Diamond's hardness is not the only reason for using the substance as an anvil. The utility of diamond also lies in its transparency. A laser beam can be focused directly through the diamond to heat the sample to thousands of degrees Celsius. Moreover, one can observe the specimen while it is at superhigh pressures and temperatures. One determines the temperature of the sample by measuring the thermal radiation the sample emits through the diamond. In this way, one can quantify how "red hot" or "white hot" the material has become; astronomers infer the surface temperatures of stars by color in the same manner. Using the laser-heated diamond cell, we can simulate the appropriate temperatures and pressures at the core-mantle boundary. We wanted to see what would happen when we placed matter that constitutes the outer core in contact with minerals of the lowermost mantle.

Of course, we needed to know what materials make up the mantle and core before squeezing them together. To determine the mantle constituents, Elise Knittle, working with Jeanloz, followed up on research by groups at the Australian National University, the Carnegie Institution of Washington and elsewhere. We relied on prior experimental work, theoretical models and the fact that the pressure in the lower mantle exceeds 20 gigapascals (200,000 atmospheres).

From that information, we deduced that a single high-pressure mineral phase must dominate the lowermost mantle. This mineral is a dense form of iron magnesium silicate, or (Mg,Fe) SiO3, a robust and chemically simple compound that can be formed only under pressures above 20 gigapascals. Because it has the same crystalline structure as the mineral perovskite (CaTiO3), it is consequently called magnesium silicate perovskite. The lower mantle rock probably also contains minor amounts of magnesiowüstite--a combination of magnesium oxide (MgO) and wüstite (FeO). This composition is quite unlike the nature of rocks at or near Earths surface. Such surface rocks are composed of many different, complex minerals that react chemically and transform into new minerals under modest changes of pressure or temperature. The deduced chemical simplicity of the deep mantle accords well with the data derived from seismic waves, which show it to be relatively devoid of structure (except for the D" layer). This consistency gives us confidence that we are examining the appropriate minerals in our laboratory simulations.
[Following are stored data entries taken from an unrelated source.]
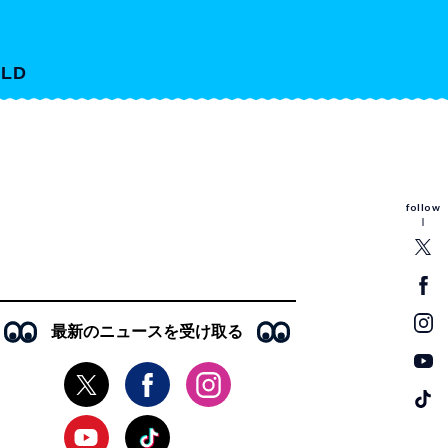
LD
follow
最新のニュースを受け取る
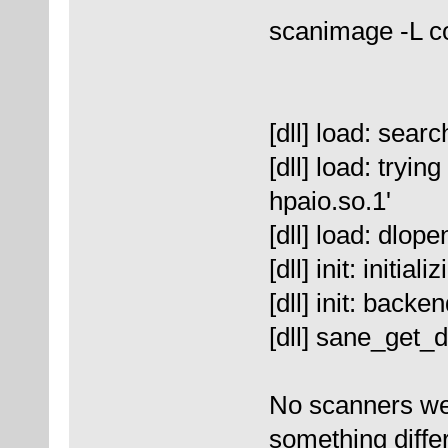
scanimage -L c
[dll] load: sear
[dll] load: tryin
hpaio.so.1'
[dll] load: dlope
[dll] init: initia
[dll] init: backe
[dll] sane_get_
No scanners wer
something differ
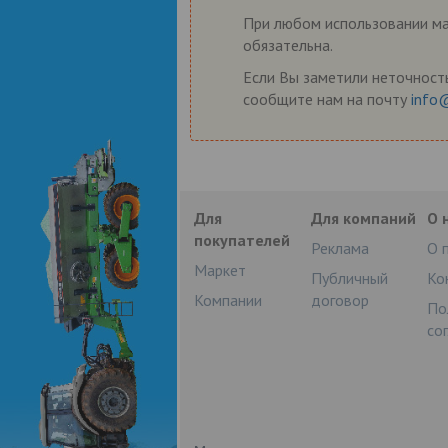
При любом использовании мат
обязательна.
Если Вы заметили неточность
сообщите нам на почту
info
Для
Для компаний
О 
покупателей
Реклама
О 
Маркет
Публичный
Ко
Компании
договор
По
со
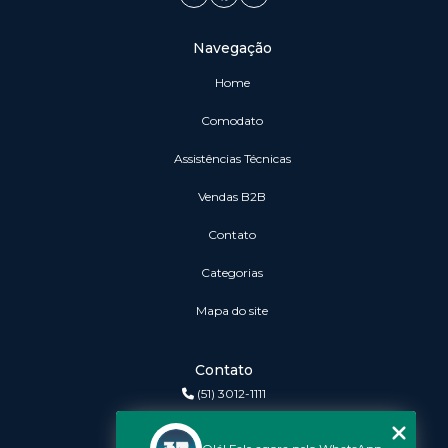
Navegação
Home
Comodato
Assistências Técnicas
vendas B2B
Contato
Categorias
Mapa do site
Contato
(51) 3012-1111
3r@3rinformatica.com.br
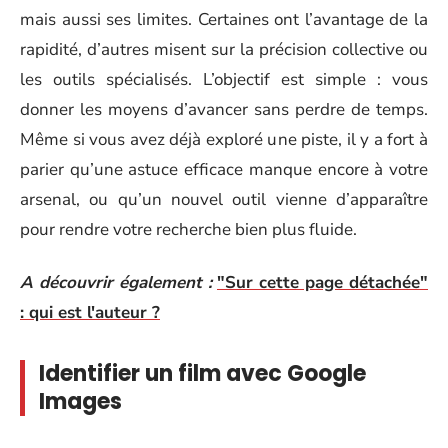
mais aussi ses limites. Certaines ont l’avantage de la
rapidité, d’autres misent sur la précision collective ou
les outils spécialisés. L’objectif est simple : vous
donner les moyens d’avancer sans perdre de temps.
Même si vous avez déjà exploré une piste, il y a fort à
parier qu’une astuce efficace manque encore à votre
arsenal, ou qu’un nouvel outil vienne d’apparaître
pour rendre votre recherche bien plus fluide.
A découvrir également :
"Sur cette page détachée"
: qui est l'auteur ?
Identifier un film avec Google
Images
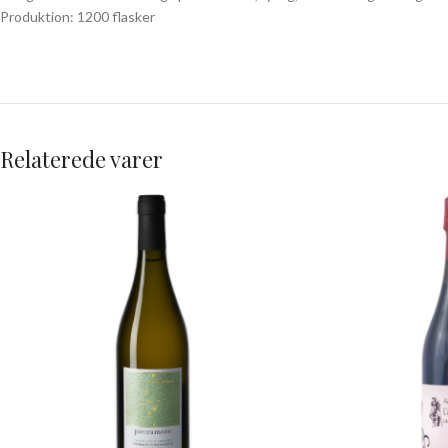
Produktion: 1200 flasker
Relaterede varer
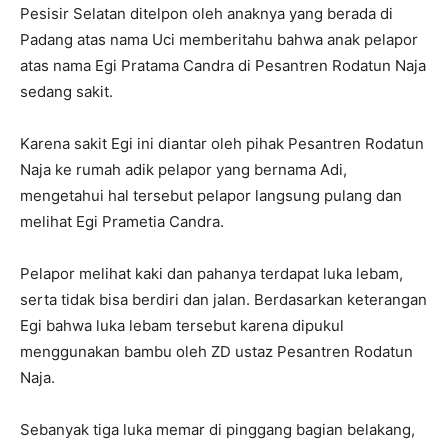
Pesisir Selatan ditelpon oleh anaknya yang berada di
Padang atas nama Uci memberitahu bahwa anak pelapor
atas nama Egi Pratama Candra di Pesantren Rodatun Naja
sedang sakit.
Karena sakit Egi ini diantar oleh pihak Pesantren Rodatun
Naja ke rumah adik pelapor yang bernama Adi,
mengetahui hal tersebut pelapor langsung pulang dan
melihat Egi Prametia Candra.
Pelapor melihat kaki dan pahanya terdapat luka lebam,
serta tidak bisa berdiri dan jalan. Berdasarkan keterangan
Egi bahwa luka lebam tersebut karena dipukul
menggunakan bambu oleh ZD ustaz Pesantren Rodatun
Naja.
Sebanyak tiga luka memar di pinggang bagian belakang,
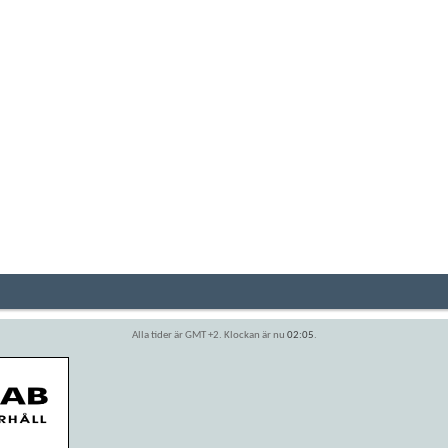
Alla tider är GMT +2. Klockan är nu
02:05
.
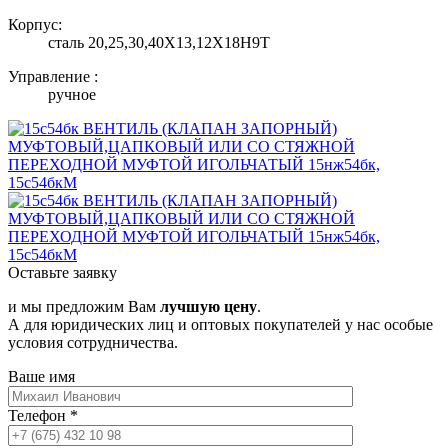
Корпус:
сталь 20,25,30,40Х13,12Х18Н9Т
Управление :
ручное
Оставьте заявку
и мы предложим Вам
лучшую цену
.
А для юридических лиц и оптовых покупателей у нас особые
условия сотрудничества.
Ваше имя
Телефон
*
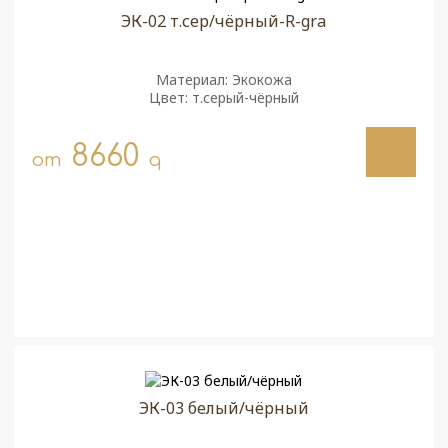
ЭК-02 т.сер/чёрный-R-gra
Материал: Экокожа
Цвет: т.серый-чёрный
8660
от
q
ЭК-03 белый/чёрный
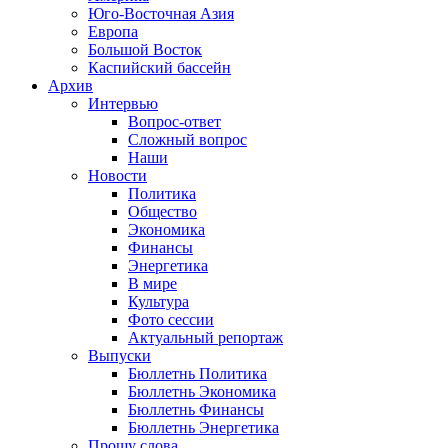
Юго-Восточная Азия
Европа
Большой Восток
Каспийский бассейн
Архив
Интервью
Вопрос-ответ
Сложный вопрос
Наши
Новости
Политика
Общество
Экономика
Финансы
Энергетика
В мире
Культура
Фото сессии
Актуальный репортаж
Выпуски
Бюллетнь Политика
Бюллетнь Экономика
Бюллетнь Финансы
Бюллетнь Энергетика
Прошу слова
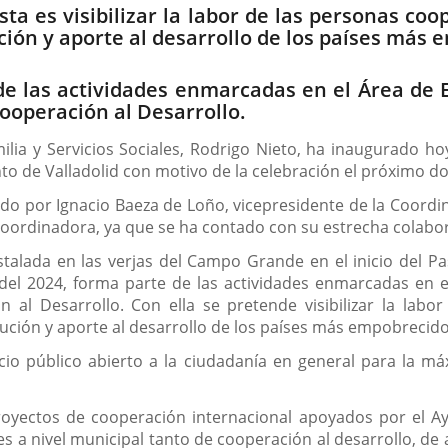
sta es visibilizar la labor de las personas c
ución y aporte al desarrollo de los países más
 de las actividades enmarcadas en el Área de 
ooperación al Desarrollo.
ilia y Servicios Sociales, Rodrigo Nieto, ha inaugurado h
to de Valladolid con motivo de la celebración el próximo d
do por Ignacio Baeza de Loño, vicepresidente de la Coord
oordinadora, ya que se ha contado con su estrecha colabor
alada en las verjas del Campo Grande en el inicio del Paseo
 del 2024, forma parte de las actividades enmarcadas en 
n al Desarrollo. Con ella se pretende visibilizar la la
bución y aporte al desarrollo de los países más empobrecido
io público abierto a la ciudadanía en general para la máxi
oyectos de cooperación internacional apoyados por el Ay
s a nivel municipal tanto de cooperación al desarrollo, d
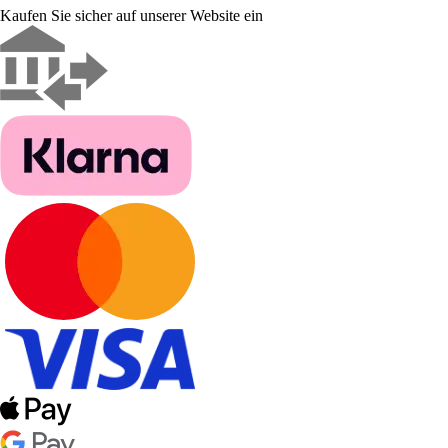
Kaufen Sie sicher auf unserer Website ein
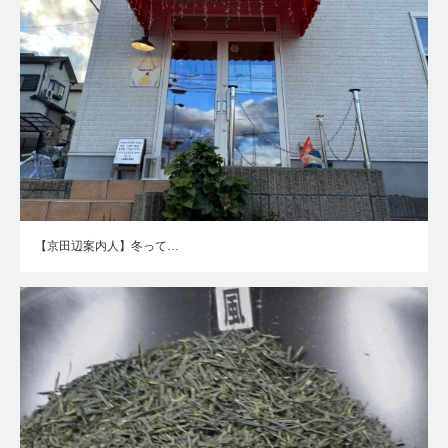
【京田辺案内人】冬って…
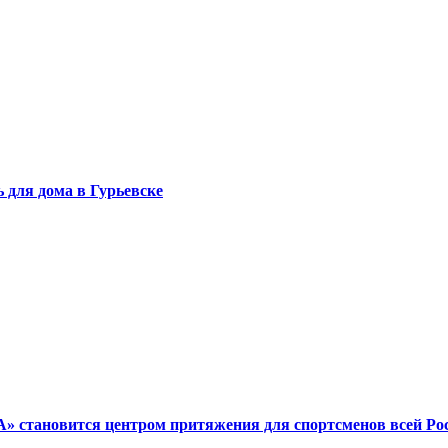
 для дома в Гурьевске
 становится центром притяжения для спортсменов всей Ро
Recent experiments and quantum-mechanical calculations by several groups in Japan and the U.S. indicate that magnesium silicate perovskite may transform to a slightly denser mineral structure at the high pressures and temperatures near the base of the mantle. This transition is expected to occur only in the lower-temperature regions of D", if it occurs in the D" layer at all.

Determining the constituent of the core was more straightforward. Seismological studies done more than 50 years ago enabled geophysicists to infer its structure. The core consists of a molten substance surrounding a solid center. The fluid is acknowledged to be a metal--specifically, an alloy of iron. In fact, the churning of the molten iron generates Earths magnetic field.

Having established the compounds involved, Knittle, now at the University of California at Santa Cruz, carried out a series of experiments in which liquid iron was put in contact with crystalline silicate perovskite at high pressures. She found that the perovskite reacts vigorously with liquid iron, even if these substances touch for just a few seconds. The nature of the chemical reaction is quite interesting and unexpected. The products are a mixture of electrically insulating oxide minerals--magnesium silicate perovskite and stishovite (SiO2)--and metallic alloys--iron silicide (FeSi) plus wüstite. Wüstite had not been known to be able to form a metallic alloy at any temperature or pressure. Qualitatively speaking, wstite can react this way because its oxygen atom at high pressures takes on the chemical attributes normally ascribed to its neighbor in the periodic table, sulfur. Metallic sulfides such as iron disulfide (pyrite, or fools gold) are of course well known.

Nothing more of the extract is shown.